Extracted data Start Marker

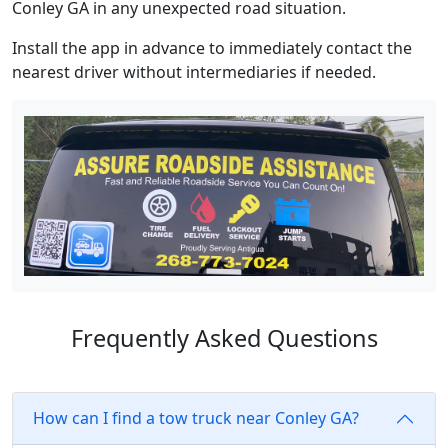
Conley GA in any unexpected road situation.
Install the app in advance to immediately contact the
nearest driver without intermediaries if needed.
Frequently Asked Questions
How can I find a tow truck near Conley GA?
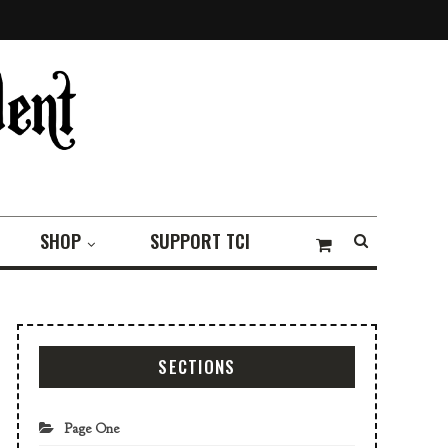
SHOP
SUPPORT TCI
SECTIONS
Page One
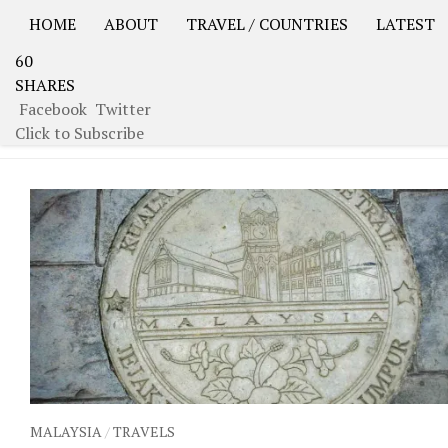
HOME
ABOUT
TRAVEL / COUNTRIES
LATEST
60
USA Road Trip North America – OOAmerica
Asia – OO
SHARES
Facebook
Twitter
TAGGED:
I LOVE KL
Click to Subscribe
MALAYSIA
/
TRAVELS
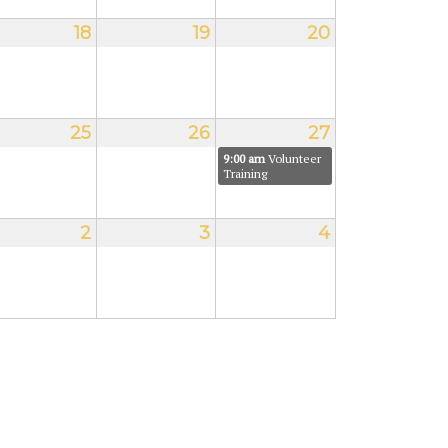
18
19
20
25
26
27
9:00 am
Volunteer
Training
2
3
4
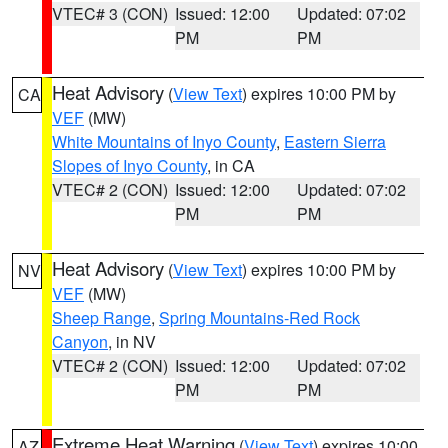
VTEC# 3 (CON)
Issued: 12:00
Updated: 07:02
PM
PM
Heat Advisory
(
View Text
) expires 10:00 PM by
CA
VEF
(MW)
White Mountains of Inyo County
,
Eastern Sierra
Slopes of Inyo County
, in CA
VTEC# 2 (CON)
Issued: 12:00
Updated: 07:02
PM
PM
Heat Advisory
(
View Text
) expires 10:00 PM by
NV
VEF
(MW)
Sheep Range
,
Spring Mountains-Red Rock
Canyon
, in NV
VTEC# 2 (CON)
Issued: 12:00
Updated: 07:02
PM
PM
Extreme Heat Warning
(
View Text
) expires 10:00
AZ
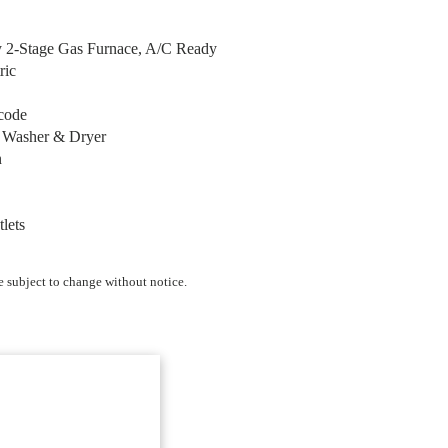
y 2-Stage Gas Furnace, A/C Ready
ric
code
r Washer & Dryer
n
tlets
e subject to change without notice.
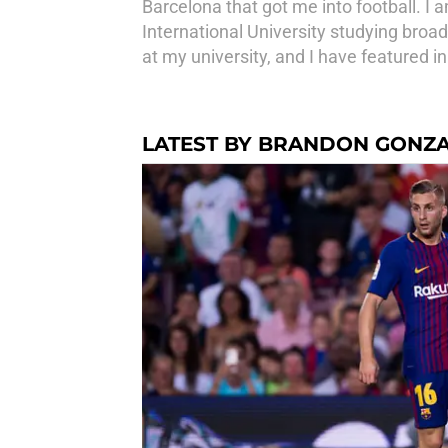
Barcelona that got me into football. I
International University studying broad
at my university, and I have featured i
LATEST BY BRANDON GONZ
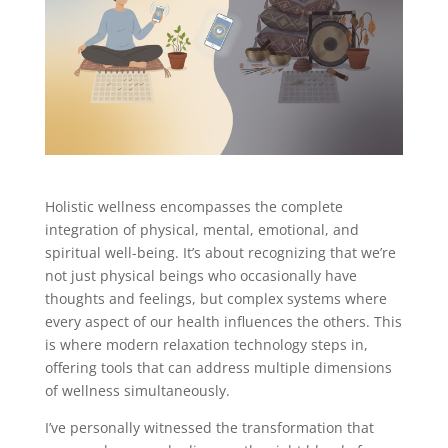
Holistic wellness encompasses the complete
integration of physical, mental, emotional, and
spiritual well-being. It’s about recognizing that we’re
not just physical beings who occasionally have
thoughts and feelings, but complex systems where
every aspect of our health influences the others. This
is where modern relaxation technology steps in,
offering tools that can address multiple dimensions
of wellness simultaneously.
I’ve personally witnessed the transformation that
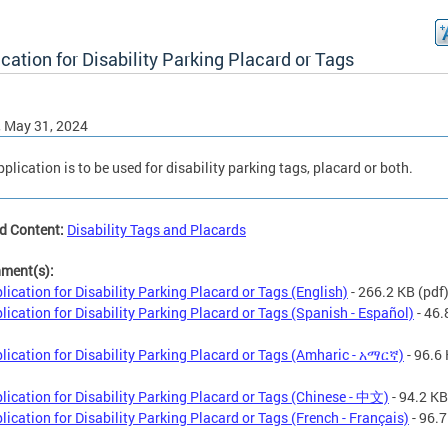
cation for Disability Parking Placard or Tags
, May 31, 2024
pplication is to be used for disability parking tags, placard or both.
d Content:
Disability Tags and Placards
hment(s):
lication for Disability Parking Placard or Tags (English)
- 266.2 KB
(pdf
lication for Disability Parking Placard or Tags (Spanish - Español)
- 46.
lication for Disability Parking Placard or Tags (Amharic - አማርኛ)
- 96.6
lication for Disability Parking Placard or Tags (Chinese - 中文)
- 94.2 KB
lication for Disability Parking Placard or Tags (French - Français)
- 96.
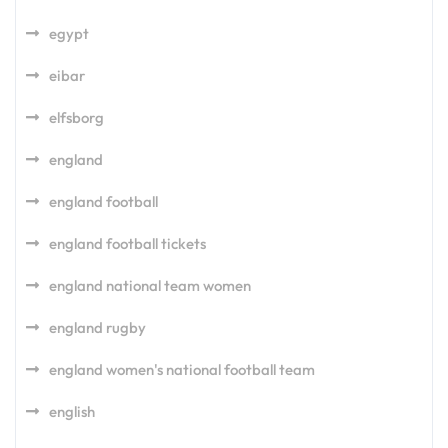
egypt
eibar
elfsborg
england
england football
england football tickets
england national team women
england rugby
england women's national football team
english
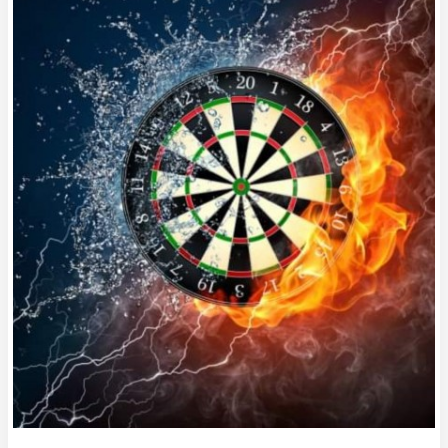
#HR469
OCTOBER
MEANS
MATCHPLAY
and
GRAND
PRIX!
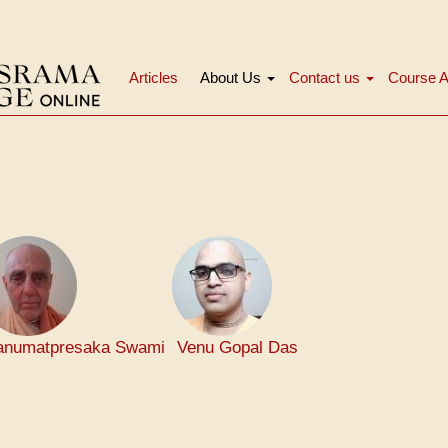
Articles
About Us
Contact us
Course A
मुख्य
नेविगेशन
numatpresaka Swami
Venu Gopal Das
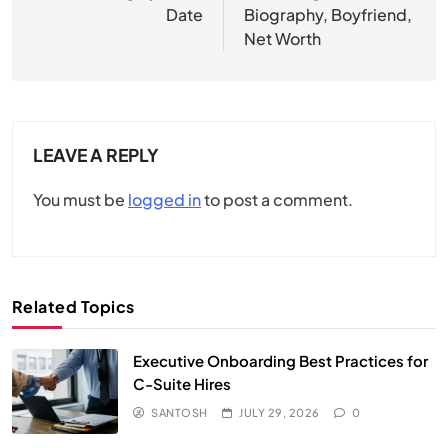
Date
Biography, Boyfriend,
Net Worth
LEAVE A REPLY
You must be
logged in
to post a comment.
Related Topics
Executive Onboarding Best Practices for
C-Suite Hires
SANTOSH
JULY 29, 2026
0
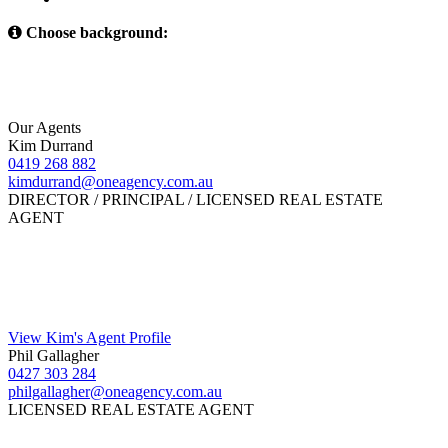
Choose background:
Our Agents
Kim Durrand
0419 268 882
kimdurrand@oneagency.com.au
DIRECTOR / PRINCIPAL / LICENSED REAL ESTATE
AGENT
View Kim's Agent Profile
Phil Gallagher
0427 303 284
philgallagher@oneagency.com.au
LICENSED REAL ESTATE AGENT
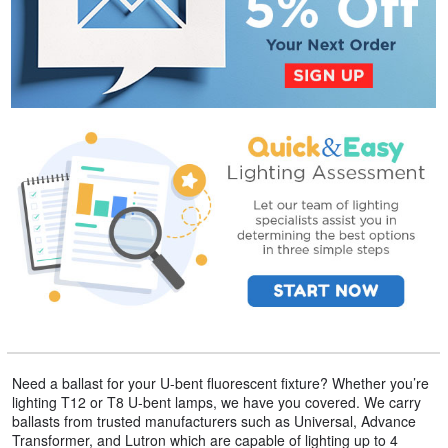
Need a ballast for your U-bent fluorescent fixture? Whether you’re
lighting T12 or T8 U-bent lamps, we have you covered. We carry
ballasts from trusted manufacturers such as Universal, Advance
Transformer, and Lutron which are capable of lighting up to 4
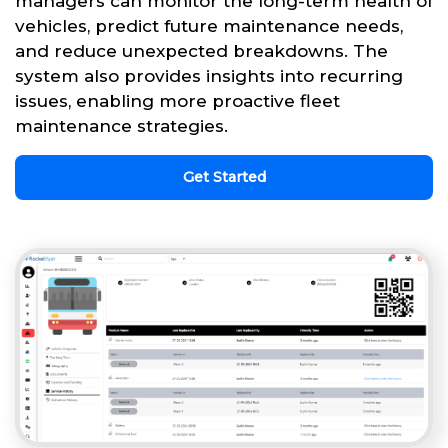
managers can monitor the long-term health of
vehicles, predict future maintenance needs,
and reduce unexpected breakdowns. The
system also provides insights into recurring
issues, enabling more proactive fleet
maintenance strategies.
Get Started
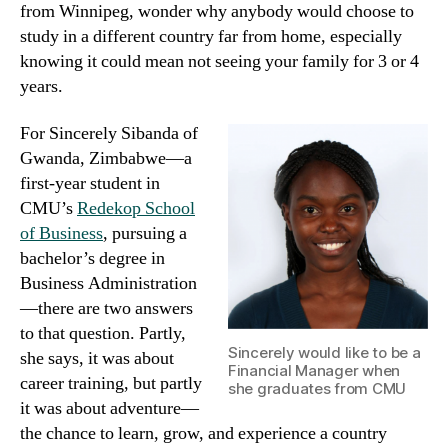
from Winnipeg, wonder why anybody would choose to
study in a different country far from home, especially
knowing it could mean not seeing your family for 3 or 4
years.
For Sincerely Sibanda of
Gwanda, Zimbabwe—a
first-year student in
CMU’s
Redekop School
of Business
, pursuing a
bachelor’s degree in
Business Administration
—there are two answers
to that question. Partly,
Sincerely would like to be a
she says, it was about
Financial Manager when
career training, but partly
she graduates from CMU
it was about adventure—
the chance to learn, grow, and experience a country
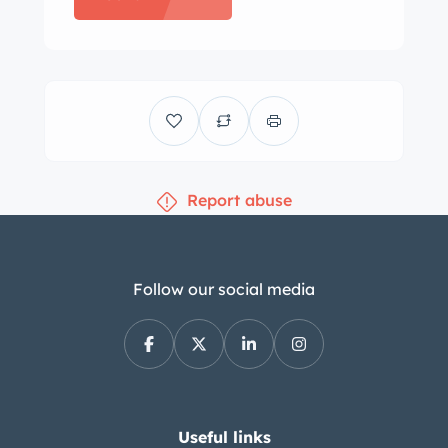
Red vinyl along with a color-
coordinated dash, carpets, and door
panels. Equipment includes seat belts,
a signal-seeking AM radio, a floor-
mounted shifter, and a dash-mounted
rearview mirror. The seller states that
Report abuse
the clock does not work and that the
heater core leaks and has been
bypassed. The three-spoke steering
wheel frames a 140-mph speedometer,
Follow our social media
and center-mounted instrumentation
consists of a tachometer, an ammeter,
and gauges for fuel level, coolant
temperature, and oil pressure. The
five-digit odometer shows 10k miles,
Useful links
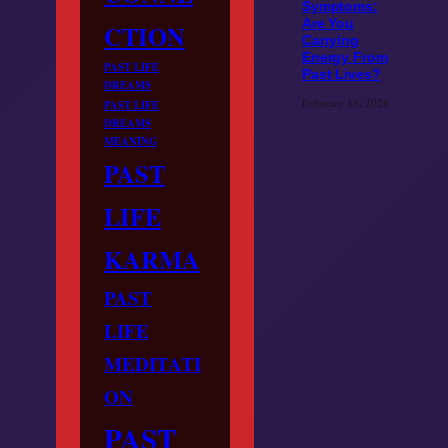
Symptoms:
Are You
CTION
Carrying
Energy From
PAST LIFE
Past Lives?
DREAMS
February 16, 2026
PAST LIFE
DREAMS
MEANING
PAST
LIFE
KARMA
PAST
LIFE
MEDITATI
ON
PAST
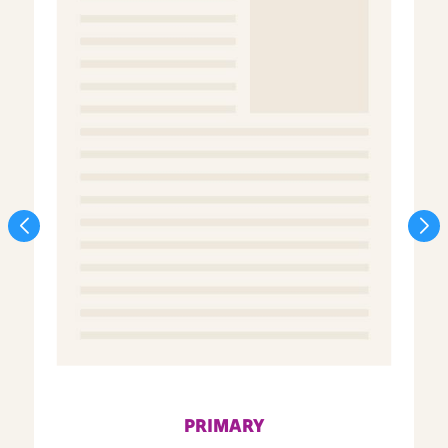
PRIMARY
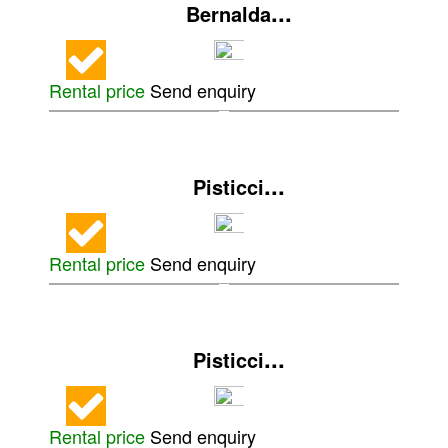
...
Bernalda
Rental price
Send enquiry
...
Pisticci
Rental price
Send enquiry
...
Pisticci
Rental price
Send enquiry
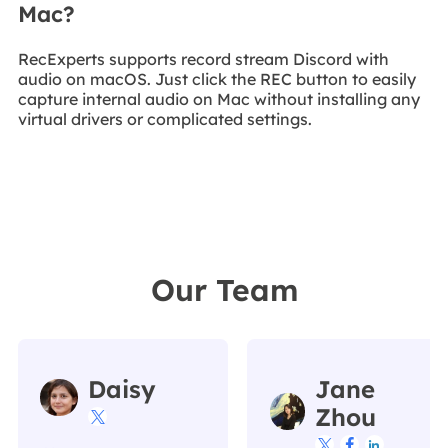
Mac?
RecExperts supports record stream Discord with
audio on macOS. Just click the REC button to easily
capture internal audio on Mac without installing any
virtual drivers or complicated settings.
Our Team
Daisy
Jane
Zhou




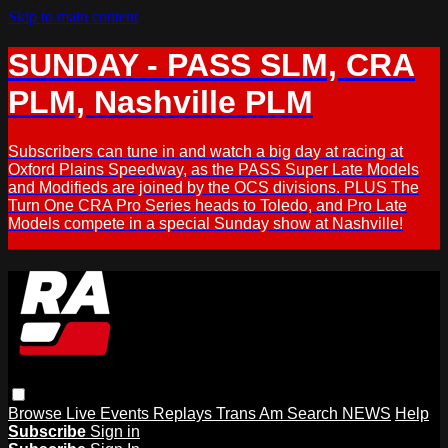
Skip to main content
SUNDAY - PASS SLM, CRA
PLM, Nashville PLM
Subscribers can tune in and watch a big day at racing at
Oxford Plains Speedway, as the PASS Super Late Models
and Modifieds are joined by the OCS divisions. PLUS The
Turn One CRA Pro Series heads to Toledo, and Pro Late
Models compete in a special Sunday show at Nashville!
Browse
Live Events
Replays
Trans Am
Search
NEWS
Help
Subscribe
Sign in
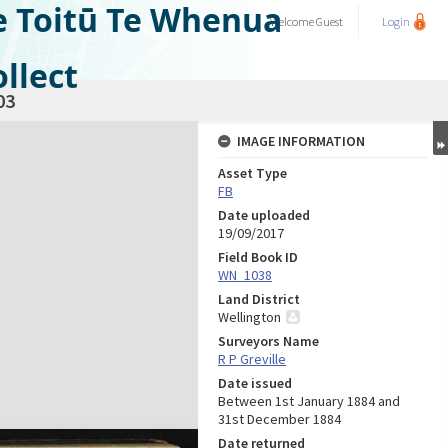
e Toitū Te Whenua
Welcome
Guest
Login
llect
03
IMAGE INFORMATION
Asset Type
FB
Date uploaded
19/09/2017
Field Book ID
WN_1038
Land District
Wellington
Surveyors Name
R P Greville
Date issued
Between 1st January 1884 and
31st December 1884
Date returned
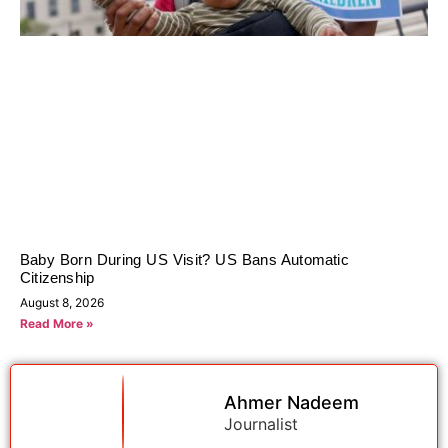
Baby Born During US Visit? US Bans Automatic
Citizenship
August 8, 2026
Read More »
Ahmer Nadeem
Journalist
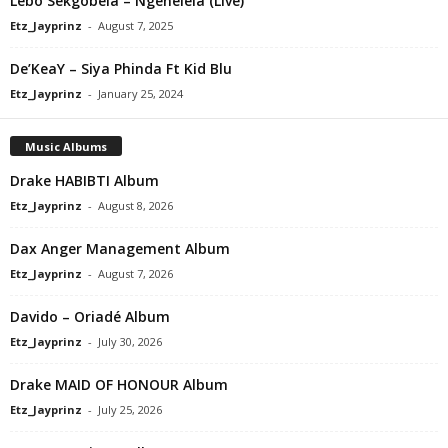
Lebo Sekgobela – Ngenelela (Live)
Etz_Jayprinz
-
August 7, 2025
De’KeaY – Siya Phinda Ft Kid Blu
Etz_Jayprinz
-
January 25, 2024
Music Albums
Drake HABIBTI Album
Etz_Jayprinz
-
August 8, 2026
Dax Anger Management Album
Etz_Jayprinz
-
August 7, 2026
Davido – Oriadé Album
Etz_Jayprinz
-
July 30, 2026
Drake MAID OF HONOUR Album
Etz_Jayprinz
-
July 25, 2026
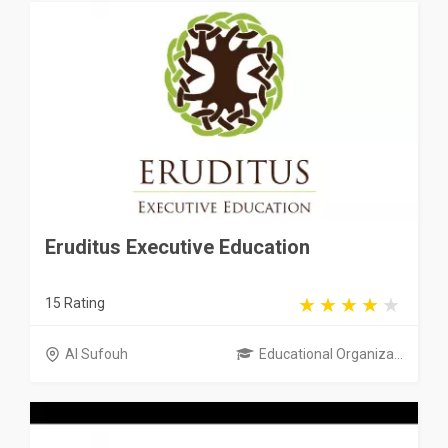
Eruditus Executive Education
15 Rating
Al Sufouh
Educational Organiza...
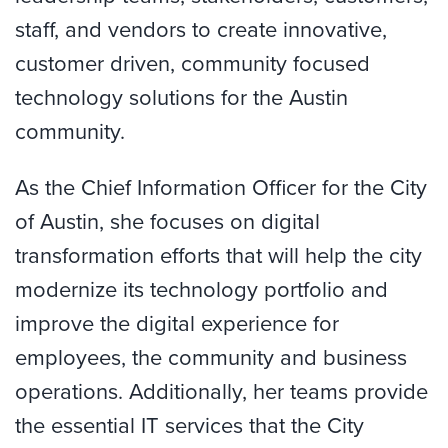
staff, and vendors to create innovative,
customer driven, community focused
technology solutions for the Austin
community.
As the Chief Information Officer for the City
of Austin, she focuses on digital
transformation efforts that will help the city
modernize its technology portfolio and
improve the digital experience for
employees, the community and business
operations. Additionally, her teams provide
the essential IT services that the City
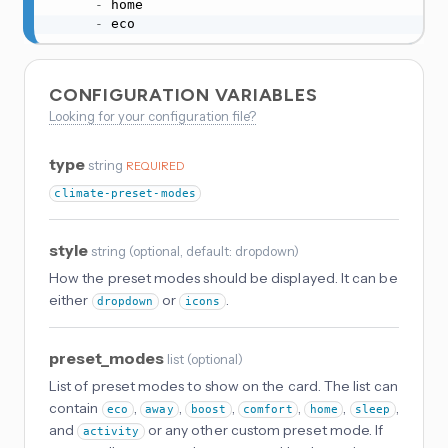
-
 home

-
 eco
CONFIGURATION VARIABLES
Looking for your configuration file?
type
string
REQUIRED
climate-preset-modes
style
string
(
optional
, default: dropdown
)
How the preset modes should be displayed. It can be
either
or
.
dropdown
icons
preset_modes
list
(
optional
)
List of preset modes to show on the card. The list can
contain
,
,
,
,
,
,
eco
away
boost
comfort
home
sleep
and
or any other custom preset mode. If
activity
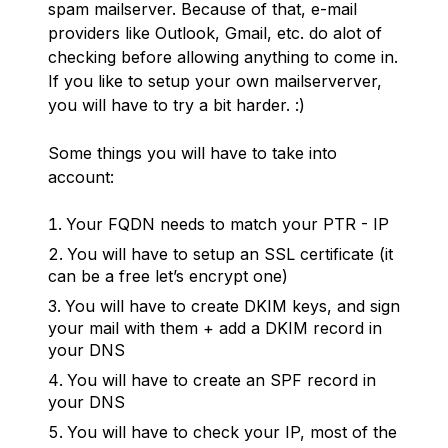
spam mailserver. Because of that, e-mail
providers like Outlook, Gmail, etc. do alot of
checking before allowing anything to come in.
If you like to setup your own mailserverver,
you will have to try a bit harder. :)
Some things you will have to take into
account:
Your FQDN needs to match your PTR - IP
You will have to setup an SSL certificate (it
can be a free let’s encrypt one)
You will have to create DKIM keys, and sign
your mail with them + add a DKIM record in
your DNS
You will have to create an SPF record in
your DNS
You will have to check your IP, most of the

Extracted data End Marker

| Work order |
Leaving out each picture, repeat exactly the lines above from the one that contains "Surveyors Name" through the one that contains "CONFIGURATION VARIABLES".

| Answer space |
Surveyors Name
R P Greville
Date issued
Between 1st January 1884 and
31st December 1884
Date returned
Baby Born During US Visit? US Bans Automatic
Citizenship
August 8, 2026
Read More »
Ahmer Nadeem
Journalist
Lebo Sekgobela – Ngenelela (Live)
Etz_Jayprinz
-
August 7, 2025
De’KeaY – Siya Phinda Ft Kid Blu
Etz_Jayprinz
-
January 25, 2024
Music Albums
Drake HABIBTI Album
Etz_Jayprinz
-
August 8, 2026
Dax Anger Management Album
Etz_Jayprinz
-
August 7, 2026
Davido – Oriadé Album
Etz_Jayprinz
-
July 30, 2026
Drake MAID OF HONOUR Album
Etz_Jayprinz
-
July 25, 2026
Eruditus Executive Education
15 Rating
Al Sufouh
Educational Organiza...
staff, and vendors to create innovative,
customer driven, community focused
technology solutions for the Austin
community.
As the Chief Information Officer for the City
of Austin, she focuses on digital
transformation efforts that will help the city
modernize its technology portfolio and
improve the digital experience for
employees, the community and business
operations. Additionally, her teams provide
the essential IT services that the City
-
 home

-
 eco
CONFIGURATION VARIABLES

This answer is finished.